La Réunion dispose d'atouts singuliers qui dessinent une autre trajectoire. Elle est d'ores et déjà un opérateur mondial reconnu sur le segment des sucres de spécialité — sucres de bouche haut de gamme, sucres roux d'exception — dont la valeur ajoutée est sans commune mesure avec le sucre brut. Sa production de rhum agricole bénéficie d'une notoriété internationale croissante. La bagasse alimente une production d'énergie renouvelable dont l'île a impérativement besoin. Les résidus de la filière constituent par ailleurs des intrants naturels pour une production vivrière locale que les crises d'approvisionnement ont rendu incontournable. Une recomposition partielle et progressive — moins de surfaces dédiées au sucre brut, davantage de canne valorisée en sucres rares, en rhum premium, en biomasse, en fertilisants — libère des terres pour l'alimentation locale, réduit la dépendance aux subventions et ancre la valeur sur l'île.

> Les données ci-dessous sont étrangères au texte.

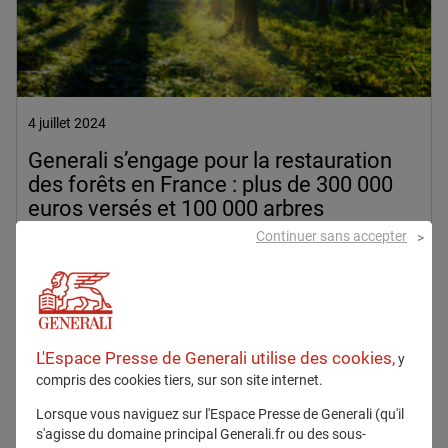
4 juillet 2024
Generali s’engage pour la restauration
des forêts en France : plus de 300 000
euros versés et 100 000 arbres
financés
Continuer sans accepter
Durabilité
Environnement
L'Espace Presse de Generali utilise des cookies,
En savoir plus
y
compris des cookies tiers, sur son site internet.
Lorsque vous naviguez sur l'Espace Presse de Generali (qu'il
s'agisse du domaine principal Generali.fr ou des sous-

- Un précédent à assumer : le dossier SAPMER -
En février 2025, la Région Réunion a souscrit à une augmentation de capital de la SAPMER à hauteur de 5 millions d'euros — soit 10,6 % du capital — au nom du patriotisme économique, en assortissant l'opération d'un pacte d'associés destiné à aligner les orientations stratégiques de l'armement avec celles de la collectivité. Le principe posé était juste : les entreprises structurantes pour l'économie réunionnaise ne peuvent pas passer sous contrôle extérieur sans que la puissance publique locale ait son mot à dire. Ce principe vaut aujourd'hui pour la filière canne avec une acuité bien supérieure. Les Sucreries de La Réunion emploient, directement et indirectement, davantage de Réunionnais que l'ensemble de la flotte de pêche australe.
- Ce que cette cession exige, ici et maintenant -
Toute architecture de reprise doit être évaluée à l'aune d'un projet de territoire, non du seul critère financier. Les planteurs — que la CGPER, par la voix de Jean-Michel Moutama, entend associer à une offre de reprise avec des investisseurs locaux — doivent être placés au cœur du dispositif de gouvernance, selon précisément le modèle coopératif que Tereos applique à ses betteraviers. Les termes de la cession doivent être rendus publics. La consultation des organisations agricoles réunionnaises doit être rendue obligatoire. La Région, le Département, la BPI et la Caisse des Dépôts disposent des instruments juridiques et financiers pour peser dans cette opération — à condition d'agir avant que les dés ne soient jetés.
La canne a façonné La Réunion dans la douleur de l'histoire. Elle mérite mieux qu'une transaction discrète qui en hypothèque l'avenir sans en débattre.